Between 2013 and 2020, the value of exports consistently topped C$10m. After reaching a high of 7,111 horses in 2014, exports dropped steadily with 1,606 exported in 2020.
France appears to have entered the market relatively recently, sending 80 live horses to Japan for slaughter in 2017.
By 2019 this figure had swelled to 959.
Stéphanie Ghislain, of the Eurogroup for Animals, said: “Around 2016 or 2017, the Japanese started to come to France to investigate where they could buy horses.”. Much of the trade has been centred in the north-western region of Brittany, with the animals transported from France to Japan by plane, she added.
While France’s agriculture ministry described the transport of live animals as a “major concern”, it said in a statement that the “increase in Japanese demand for French horses is a sign of the excellence of our industry”.
For live exports transported by plane, the ministry said checks are organised by local authorities at departure airports.
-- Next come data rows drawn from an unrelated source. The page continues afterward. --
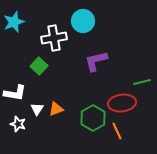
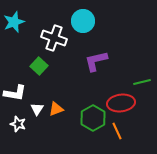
white cross: rotated 30 degrees clockwise
red ellipse: moved 1 px left
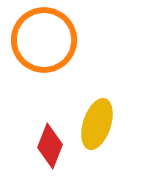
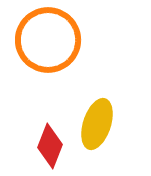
orange circle: moved 4 px right
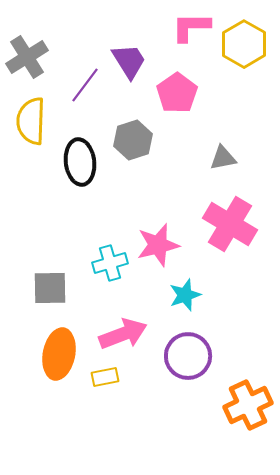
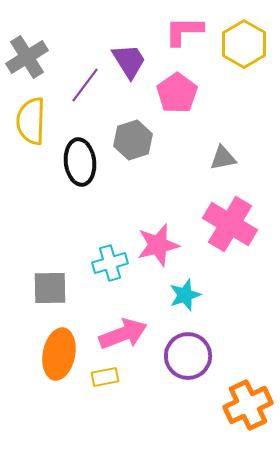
pink L-shape: moved 7 px left, 4 px down
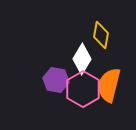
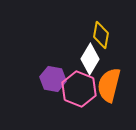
white diamond: moved 8 px right
purple hexagon: moved 3 px left, 1 px up
pink hexagon: moved 4 px left; rotated 8 degrees counterclockwise
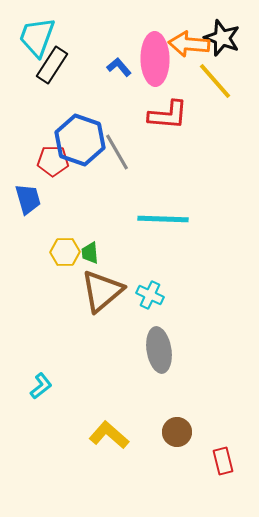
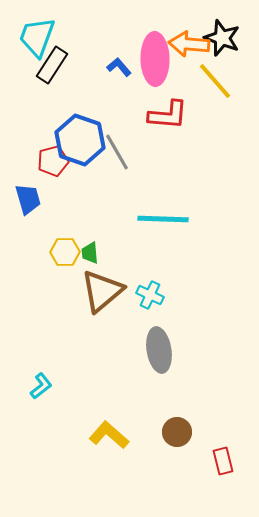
red pentagon: rotated 16 degrees counterclockwise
EU transport standards have been set out to avoid overcrowding or risk of injury, it added. “The natural movements of the animals should not be hindered and access for care needs to be available.”
Eurogroup for Animals, an animal welfare organisation, has said that there are not, as yet, any harmonised standards on vehicles used for equine transport.
In Canada, protesters from groups such as the Canadian Horse Defence Coalition have for years demonstrated against the flights, usually of 90 to 110 horses and departing early in the morning. The campaigners want a ban on the export of live horses for slaughter but also on the slaughter in Canada of horses for human consumption.

“It’s inhumane,” said Sinikka Crosland of the non-profit organisation. “Those crates are the size of a single conventional horse stall – what people would normally keep one horse in – and they’re putting up to three or four horses into these crates.”
Access to information requests filed by the organisation reveal some of the issues encountered during transport. In 2014, a horse described by a handler as “agitated upon loading” kicked through its crate and left a large hole in the aircraft fuselage. After the plane made an emergency landing in Anchorage, Alaska, it was discovered that the horse had died onboard.
Last year, five horses fell during a flight, including one that died. “It seems like [sic] dead one laid down right after departure and has been doing so all the way to Japan, so we assume it got sick before or during the loading process,” the government correspondence noted. The four others were able to stand for unloading, though they “did not show physical strength”, the document added.